Efforts by the African Development Bank (AfDB) to upgrade Africa’s agriculture sector is yielding good results with about 5.6 million people benefiting from the bank’s interventions in the past one year.
Efforts by the African Development Bank (AfDB) to upgrade Africa’s agriculture sector is yielding good results with about 5.6 million people benefiting from the bank’s interventions in the past one year.
The AfDB President Akinwumi Adesina last week confirmed the bank’s new plans to scale up its focus on regional integration and agriculture as an important part of its development work plan to accelerate regional economic growth.
"Agriculture is already central to the lives of Africans, providing 60 per cent of jobs across the continent. Decades of underinvestment and recurrent drought have restricted productivity, reduced incomes, and hindered nutrition and food security. Investing in agriculture is one of the most direct ways of generating domestic revenue, inclusive and sustainable growth,” he noted adding that the new strategy outlines recent economic and social trends across the continent, particularly those relating to the bank’s "High 5” priority areas: Light up and power Africa, Feed Africa, Industrialise Africa, Integrate Africa, and improve the quality of life for the people of Africa.
It also reviews how well the bank has achieved value for money in making a difference in people’s lives.
"It analyses the opportunities and challenges facing Africa in the coming years, assesses how well the bank has performed against its objectives, and discusses how the bank will support Africa in achieving the inclusive and sustainable development that is highlighted in its Ten Year Strategy.”
On regional integration, the bank will continue to prioritise regional infrastructure investment and the development of soft infrastructure, including institutional capacity, trade facilitation and financial infrastructure. It will give high priority to mobilising resources from the public and private sectors, to meet the infrastructure deficit.
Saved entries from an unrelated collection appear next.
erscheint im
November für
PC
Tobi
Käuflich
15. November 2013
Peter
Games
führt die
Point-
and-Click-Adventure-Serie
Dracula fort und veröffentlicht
For agriculture, the bank’s infrastructure investments will foster larger and more efficient markets and create the economies of scale needed for competitiveness and trade.
This, according to experts, is expected to lead to significant investment, increase agriculture’s export potential, and put downward pressure on domestic prices of food, helping to reduce food insecurity.
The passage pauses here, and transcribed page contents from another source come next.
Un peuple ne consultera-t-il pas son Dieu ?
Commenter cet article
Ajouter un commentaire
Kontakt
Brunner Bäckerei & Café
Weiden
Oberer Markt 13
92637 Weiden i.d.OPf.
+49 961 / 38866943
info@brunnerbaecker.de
Adesina highlighted how the bank is improving the livelihoods of millions of Africans in agriculture, helping women to get better access to land, finance and technology, and young people to get secure and sustainable jobs in agriculture-related industries.
"To boost sustainability and development impact, we have hardwired our new Results Measurement Framework and Business Delivery Model into project design that will continue to address the challenges to help achieve the structural transformation outlined in the bank’s ten year strategy said, Simon Mizrahi, AfDB’s Director for Delivery, Performance Management and Results.
The High 5 priorities are an integral part of that effort and will remain at the centre of the bank’s ambitious plans to support Africa’s transformation, he added.